DB Design: The Three Normal Forms
A practical walkthrough of the three normal forms (1NF, 2NF, 3NF) — with flawed tables and challenge questions — plus a four-step decomposition framework for splitting any messy table into clean, perpendicular pieces.
A bad API can be versioned. A bad database schema haunts you forever.
I’ve learned this the hard way: the database is the foundation of everything. I can refactor code, version my APIs, rebuild the frontend — but a poorly designed database will slowly poison everything that touches it. Migrations are risky, data is hard to move, and by the time I realize the schema is wrong, half my codebase has grown around its shape.
Normalization is the process of structuring tables so that data is stored cleanly, without duplication or hidden dependencies.
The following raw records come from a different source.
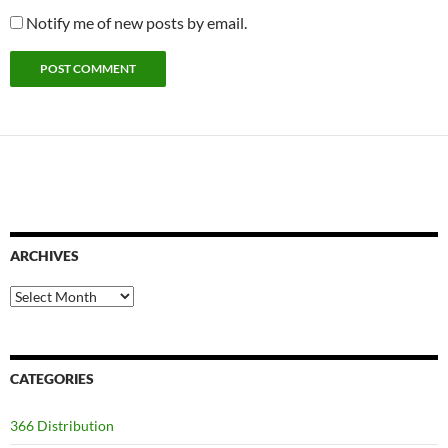
Notify me of new posts by email.
ARCHIVES
Archives
CATEGORIES
366 Distribution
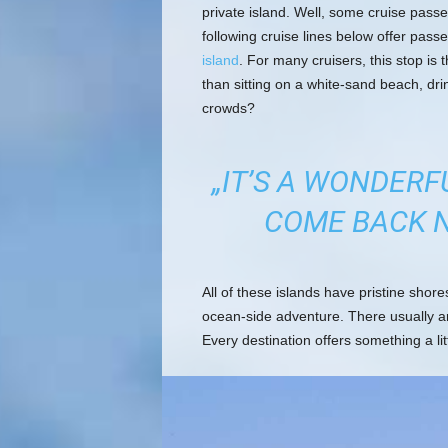
private island. Well, some cruise passe
following cruise lines below offer pass
island
. For many cruisers, this stop is t
than sitting on a white-sand beach, dri
crowds?
„IT’S A WONDERF
COME BACK N
All of these islands have pristine shor
ocean-side adventure. There usually a
Every destination offers something a lit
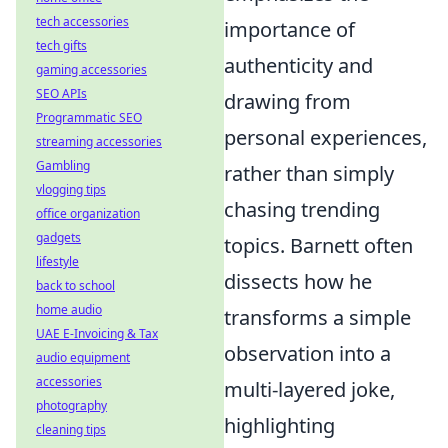
tech accessories
importance of
tech gifts
authenticity and
gaming accessories
SEO APIs
drawing from
Programmatic SEO
personal experiences,
streaming accessories
Gambling
rather than simply
vlogging tips
chasing trending
office organization
gadgets
topics. Barnett often
lifestyle
dissects how he
back to school
home audio
transforms a simple
UAE E-Invoicing & Tax
observation into a
audio equipment
accessories
multi-layered joke,
photography
highlighting
cleaning tips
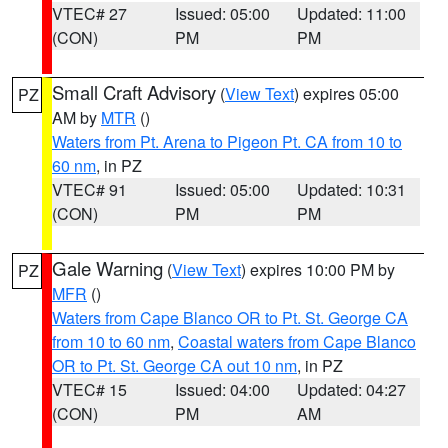
VTEC# 27
Issued: 05:00
Updated: 11:00
(CON)
PM
PM
Small Craft Advisory
(
View Text
) expires 05:00
PZ
AM by
MTR
()
Waters from Pt. Arena to Pigeon Pt. CA from 10 to
60 nm
, in PZ
VTEC# 91
Issued: 05:00
Updated: 10:31
(CON)
PM
PM
Gale Warning
(
View Text
) expires 10:00 PM by
PZ
MFR
()
Waters from Cape Blanco OR to Pt. St. George CA
from 10 to 60 nm
,
Coastal waters from Cape Blanco
OR to Pt. St. George CA out 10 nm
, in PZ
VTEC# 15
Issued: 04:00
Updated: 04:27
(CON)
PM
AM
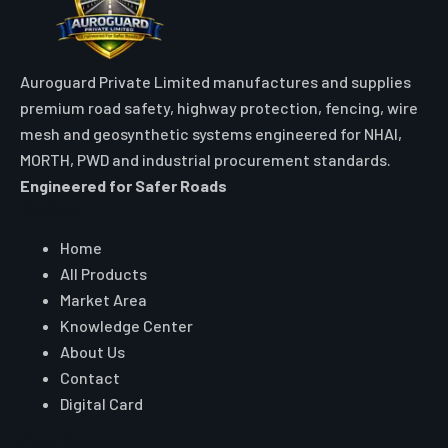
Auroguard Private Limited manufactures and supplies
premium road safety, highway protection, fencing, wire
mesh and geosynthetic systems engineered for NHAI,
MORTH, PWD and industrial procurement standards.
Engineered for Safer Roads
Explore
Home
All Products
Market Area
Knowledge Center
About Us
Contact
Digital Card
Core Range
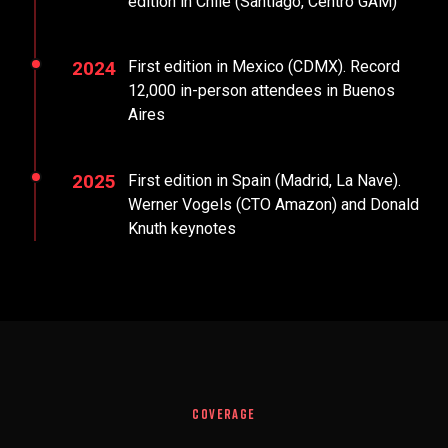
edition in Chile (Santiago, Centro GAM)
2024
First edition in Mexico (CDMX). Record
12,000 in-person attendees in Buenos
Aires
2025
First edition in Spain (Madrid, La Nave).
Werner Vogels (CTO Amazon) and Donald
Knuth keynotes
COVERAGE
There are more than three normal forms, but in practice, the first three are the ones that matter. If my schema satisfies 3NF, I’m ahead of most production databases I’ve seen.
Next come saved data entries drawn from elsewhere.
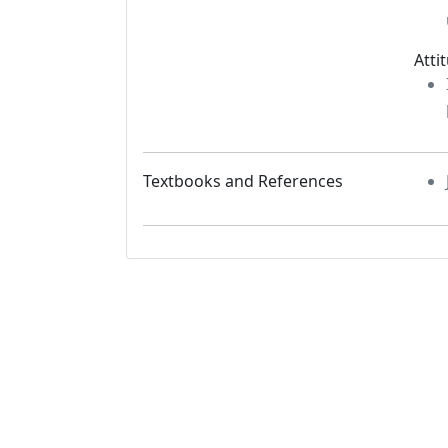
Atti
Textbooks and References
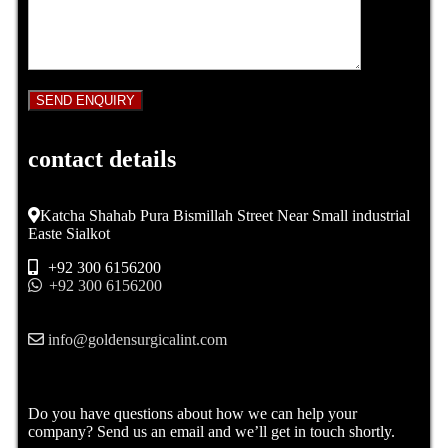
contact details
Katcha Shahab Pura Bismillah Street Near Small industrial
Easte Sialkot
+92 300 6156200
+92 300 6156200
info@goldensurgicalint.com
Do you have questions about how we can help your
company? Send us an email and we’ll get in touch shortly.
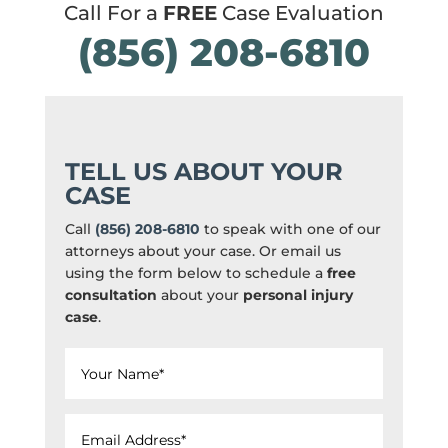
Call For a
FREE
Case Evaluation
(856) 208-6810
TELL US ABOUT YOUR
CASE
Call
(856) 208-6810
to speak with one of our
attorneys about your case. Or email us
using the form below to schedule a
free
consultation
about your
personal injury
case
.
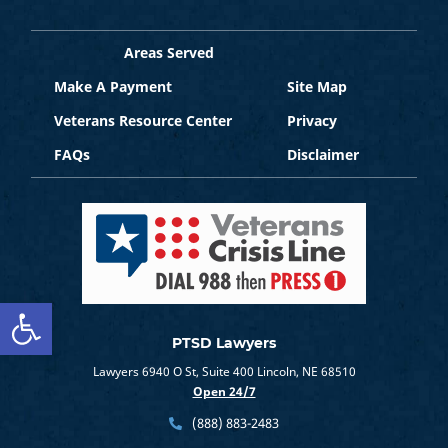
Areas Served
Make A Payment
Site Map
Veterans Resource Center
Privacy
FAQs
Disclaimer
Open toolbar
PTSD Lawyers
Lawyers 6940 O St, Suite 400 Lincoln, NE 68510
Open 24/7
(888) 883-2483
The way I think about it: imagine organizing a filing cabinet for a company. Every piece of information should live in exactly one folder, and every folder should be about exactly one thing. If I dump everything into one giant folder, I’ll find the same customer’s address scribbled on fifty invoices — and when they move, I’ll have to find and fix all fifty.
If this diagram doesn’t make sense yet, don’t worry — read on and come back to it after the examples. It’ll click.
graph TD
U[<b>Unnormalized</b><br/>Everything in one table<br/>Duplicated data everywhere]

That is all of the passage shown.